Guideline G: Introducing Asian ideographic
scripts


G3: Manipulating MBCS data



Manipulating MBCS data stream

Some string manipulation functions operate in terms of bytes instead of characters. When we treat characters as bytes, it is easy to inadvertently truncate a non-single-byte character, split a non-single-byte character into its individual bytes, or lose the other half of a control code pair such as the Shift In control code.


Guideline G3


Never split a multibyte character into bytes.

There are several ways to compensate for the resultant string to ensure the integrity of every character. If the string length is fixed, you can pad neutral single-byte characters such as SPACE or NULL to the string.

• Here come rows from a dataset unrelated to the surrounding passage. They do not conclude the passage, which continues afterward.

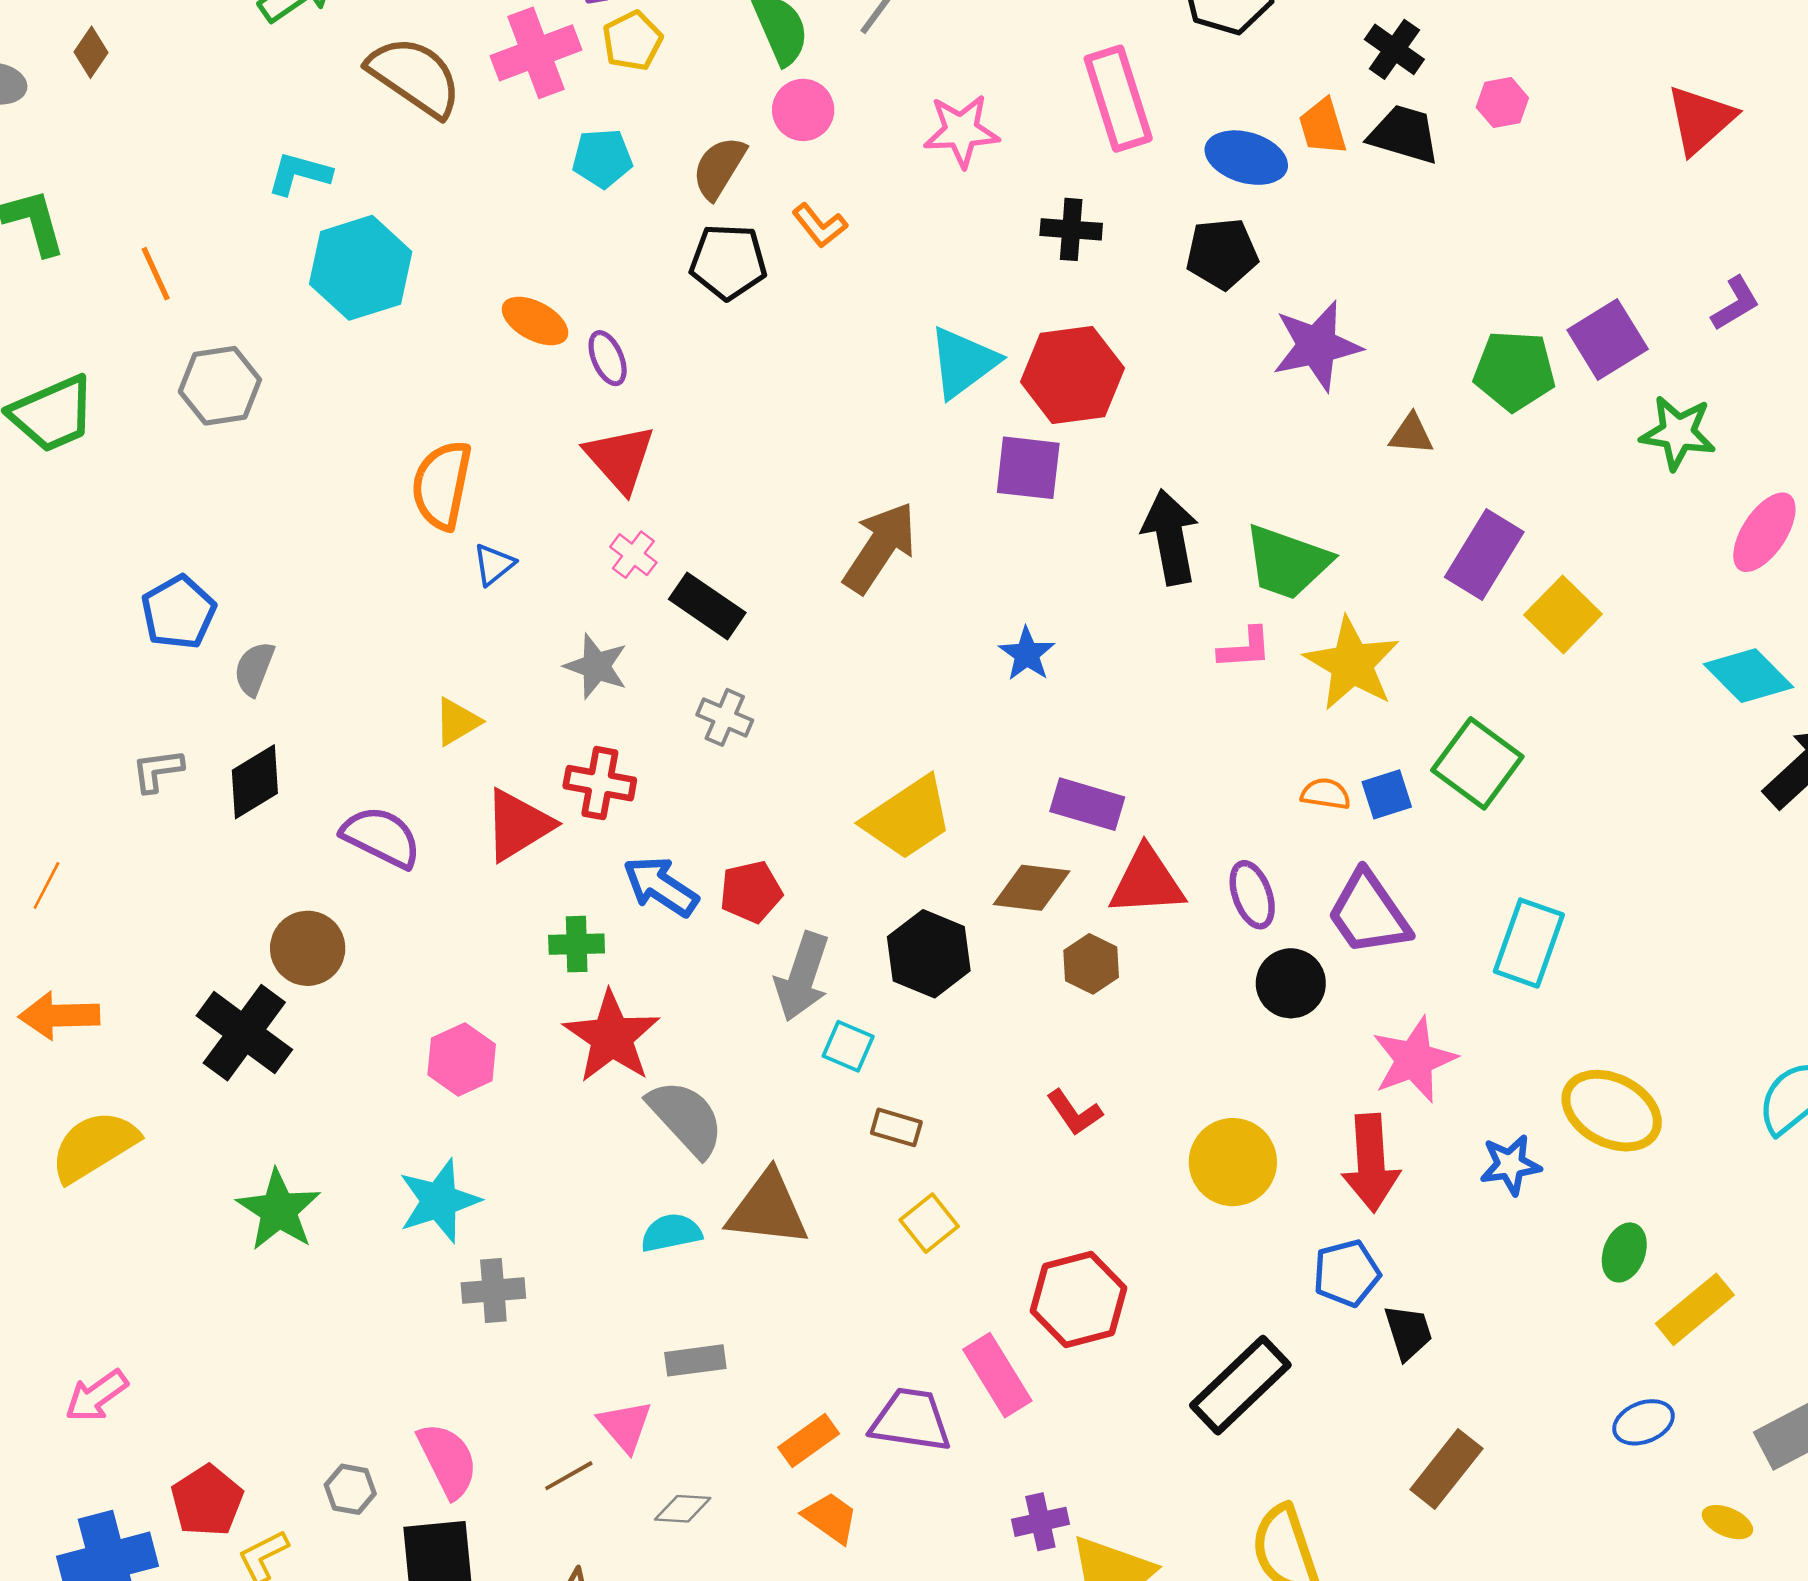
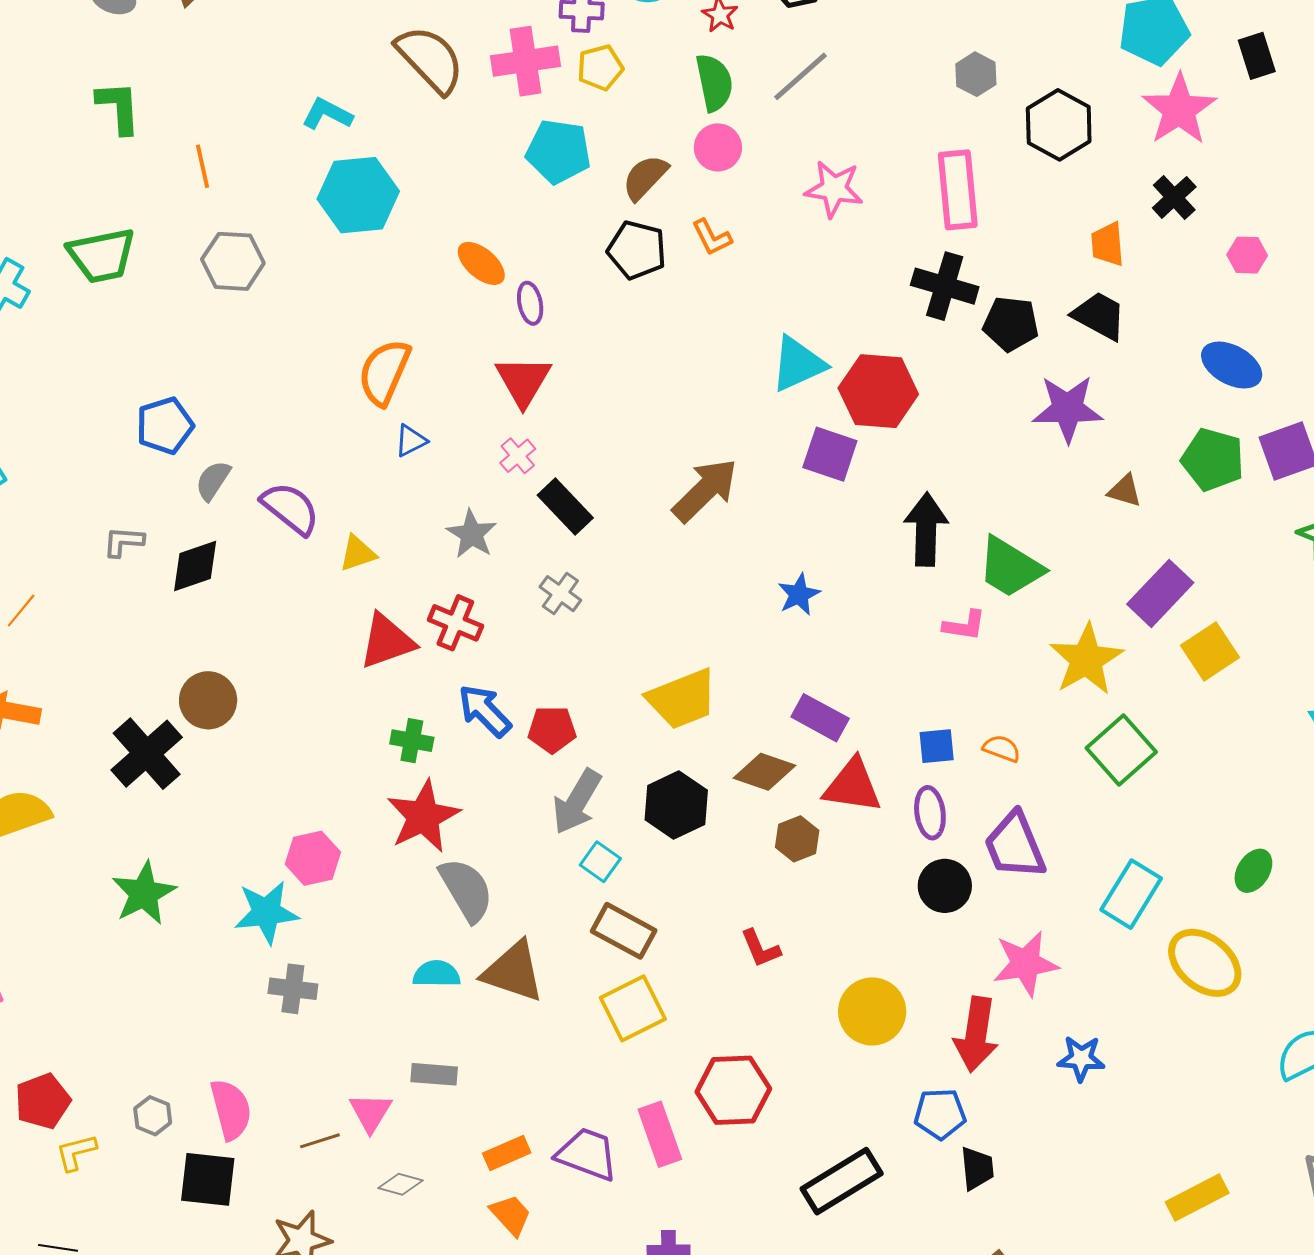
black trapezoid: (1404, 134) -> (1099, 316), moved
cyan pentagon: (602, 158) -> (558, 151), size x1.4
blue ellipse: (1246, 158) -> (1232, 365), moved
black cross: (1071, 229) -> (945, 286), moved, size x1.4
yellow star: (1352, 664) -> (1086, 659), moved
blue square: (1387, 794) -> (937, 746), moved
purple semicircle: (381, 837) -> (290, 508), moved
pink hexagon: (462, 1059) -> (313, 858), moved
yellow ellipse: (1612, 1111) -> (1205, 963), moved
brown rectangle: (896, 1127) -> (624, 931), size x1.6
yellow square: (929, 1223) -> (633, 1008), size x1.5
green ellipse: (1624, 1252) -> (1253, 871), moved

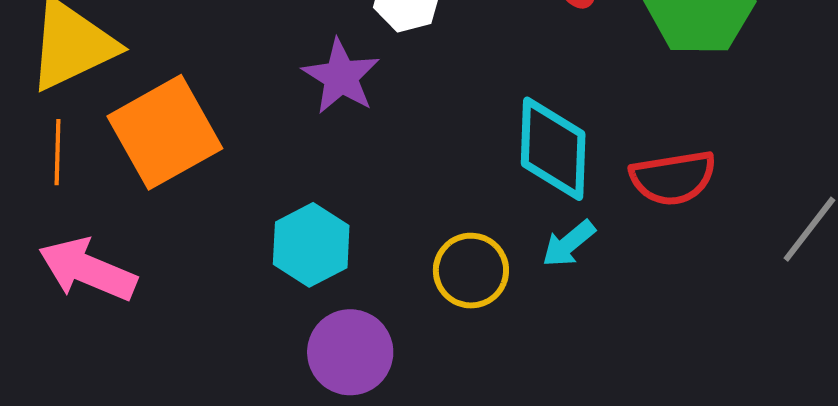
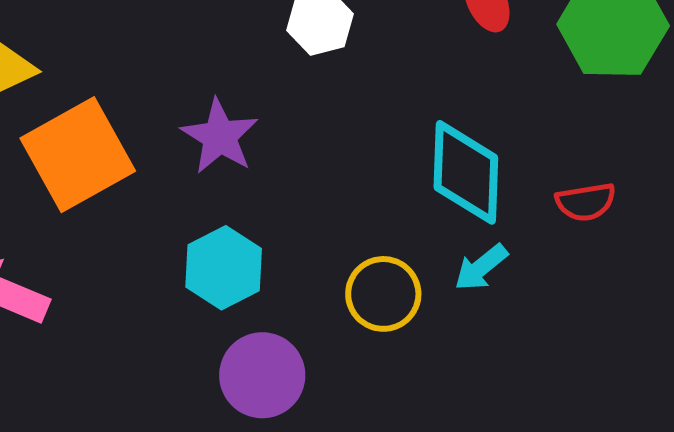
purple star: (341, 77) -> (220, 136), moved
red semicircle: (673, 178) -> (586, 202), size x0.7

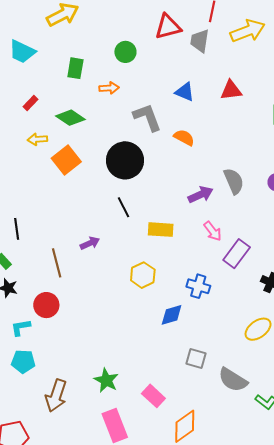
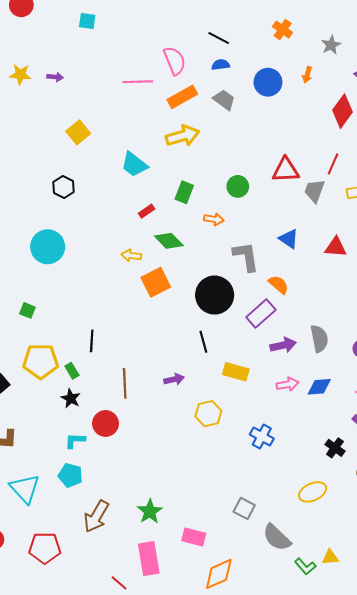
red rectangle: (30, 103) -> (147, 211), moved
pink arrow: (213, 231) -> (288, 384), turned -75
purple arrow: (90, 243) -> (174, 379), moved
purple rectangle: (237, 254) -> (261, 313), moved
blue diamond: (172, 315) -> (319, 387), moved
pink rectangle: (153, 396) -> (194, 537), turned -40

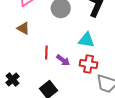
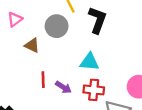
brown triangle: (23, 28) -> (32, 45), moved

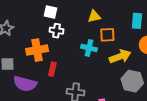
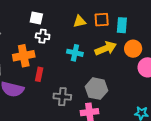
orange square: (107, 35) -> (102, 20), moved
yellow arrow: (120, 56) -> (106, 48), moved
gray hexagon: (132, 81) -> (96, 89), moved

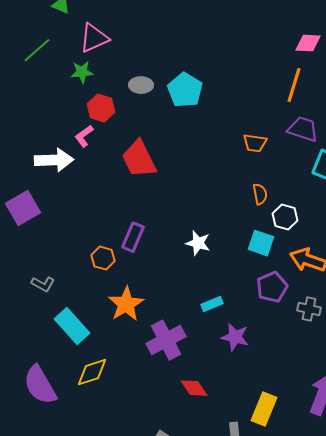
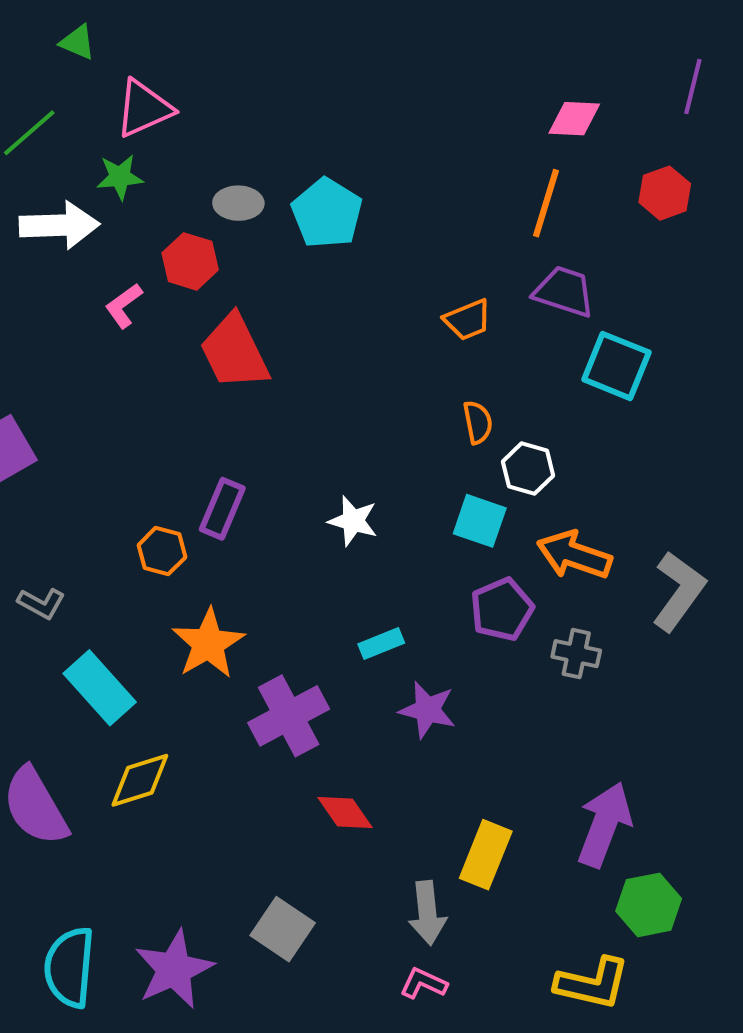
red hexagon: (101, 108) -> (190, 261), moved
orange trapezoid: (255, 143) -> (468, 320), turned -30
white arrow: (54, 160) -> (59, 225), moved

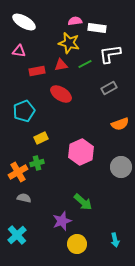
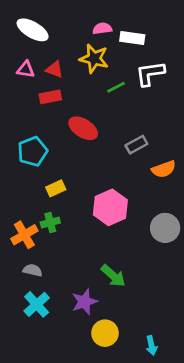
red triangle: (61, 65) -> (54, 69), moved, turned 32
gray rectangle: (109, 88) -> (136, 145), moved
cyan cross: (17, 235) -> (37, 304), moved
cyan arrow: (115, 240) -> (151, 345), moved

Otherwise, you can shorten the resultant string.

Example: To extract a mixed single-byte and double-byte string starting at the second byte for six consecutive bytes on the IBM mainframe host computer, you can do the following:


Function Intermediate result Final result
Extract( "ssSOd1d2d3SIs", 2, 6 )

where:

- s is a single-byte character
- d1 to d3 are three double-byte characters
- SO is the Shift Out control character
- SI is the Shift In control character
sSOd1d2 sSOd1SI_ or
sSOd1SI\0 or
sSOd1SI if the resultant string length is not fixed to 6 bytes

where:

- _ is the single-byte SPACE character
- \0 is the single-byte NULL character

Example: To extract a mixed single-byte and double-byte string starting at the second byte for six consecutive bytes on the IBM PC, you can do the following:


Function Intermediate result Final result
Extract( "ssd1d2d3s", 2, 6 )

where:

- s is a single-byte character
- d1 to d3 are three double-byte characters
sd1d2 sd1d2d sd1d2_ or
sd1d2\0 or
sd1d2 if the resultant string length is not fixed to 6 bytes

where:

- _ is the single-byte SPACE character
- \0 is the single-byte NULL character

To aid the developer in manipulating MBCS strings, X/Open and ISO/IEC have defined a series of C runtime library string manipulation functions that process wchar_t strings, as opposed to the regular C string functions that process char (or byte) strings.